Será uma bateria de dados neste sentido: o relatório Jolts na terça-feira (31), a criação de empregos no setor privado na quarta-feira (1º), os pedidos iniciais de seguro-desemprego na quinta-feira (2) e o payroll, que será divulgado na sexta-feira (3), mesmo com os mercados fechados devido ao feriado da Semana Santa.

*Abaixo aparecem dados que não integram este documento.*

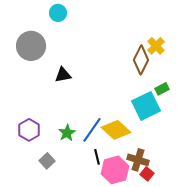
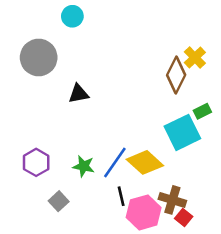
green star: (67, 133) -> (84, 166), turned -30

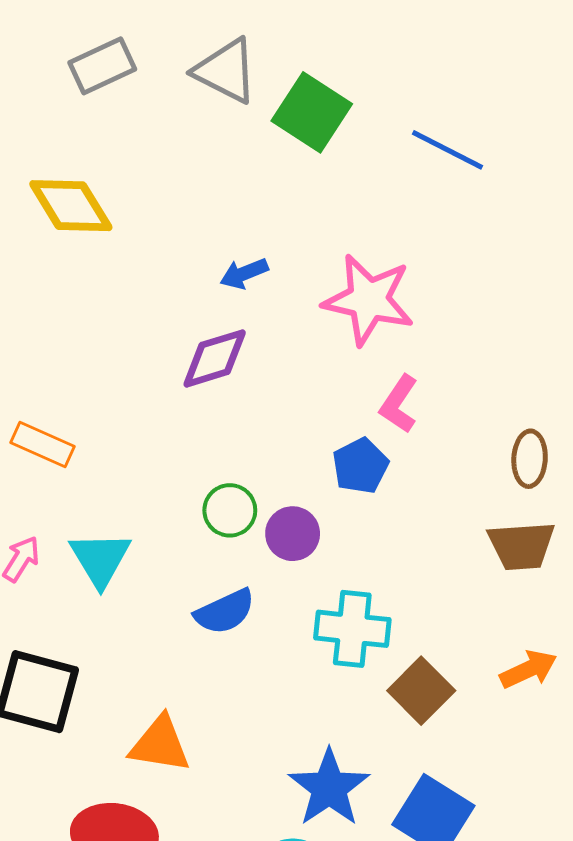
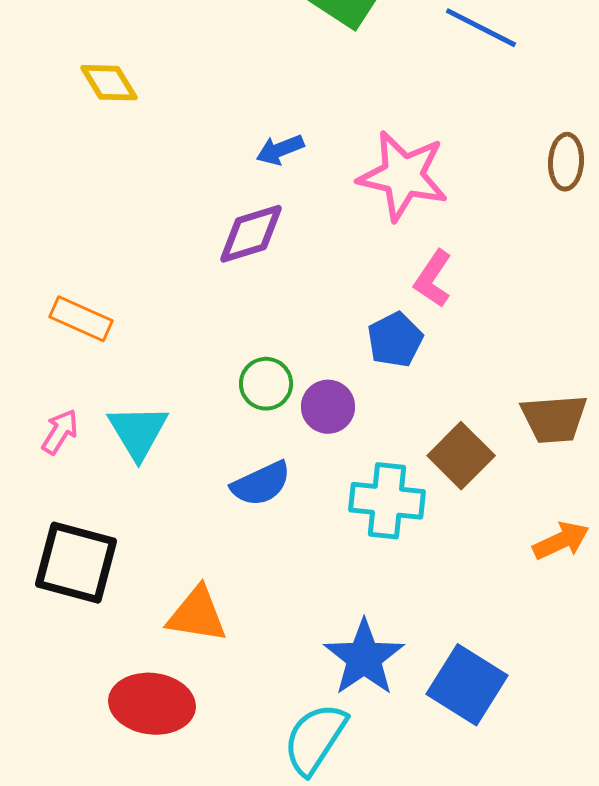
yellow diamond: (71, 206) -> (109, 83), size x0.7
brown ellipse: (530, 459) -> (566, 162), moved
brown square: (421, 691) -> (461, 456), moved

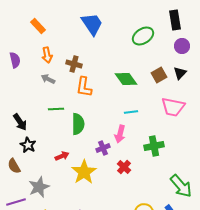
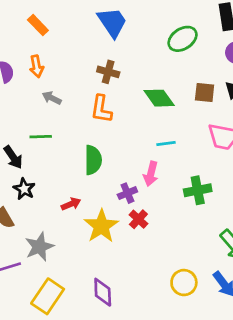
orange arrow: (47, 55) -> (37, 66), moved
brown cross: (74, 64) -> (108, 72), moved
brown square: (159, 75) -> (205, 93), turned 35
green line: (56, 109) -> (41, 137), moved
red cross: (124, 167) -> (138, 219), moved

Veja a agenda de indicadores do Brasil:
2ª feira (30 de março):
Boletim Focus;
Estatísticas monetárias e de crédito (fevereiro);
Resultado do Tesouro Nacional (fevereiro).
3ª feira (31 de março):
Caged (fevereiro);
Estatísticas fiscais (fevereiro).
5ª feira (2 de abril):
Produção industrial (fevereiro).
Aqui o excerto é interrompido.